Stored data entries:
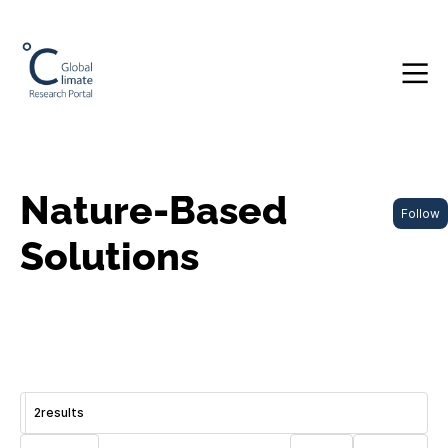
Nature-Based
Follow
Solutions
2
results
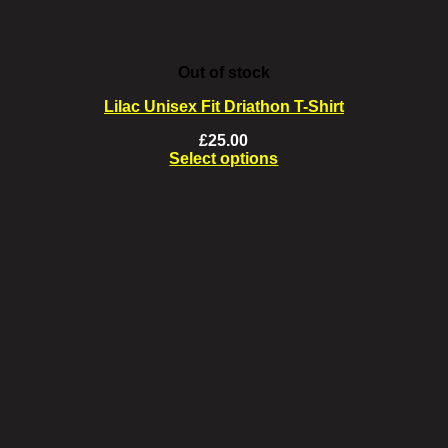
Out of stock
Lilac Unisex Fit Driathon T-Shirt
£
25.00
Select options
This
product
has
multiple
variants.
The
options
may
be
chosen
on
the
product
page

• Exercise goal: Drop the images and transcribe the entries above exactly.

• Response:
Nature-Based
Follow
Solutions
2
results
Out of stock
Lilac Unisex Fit Driathon T-Shirt
£
25.00
Select options
This
product
has
multiple
variants.
The
options
may
be
chosen
on
the
product
page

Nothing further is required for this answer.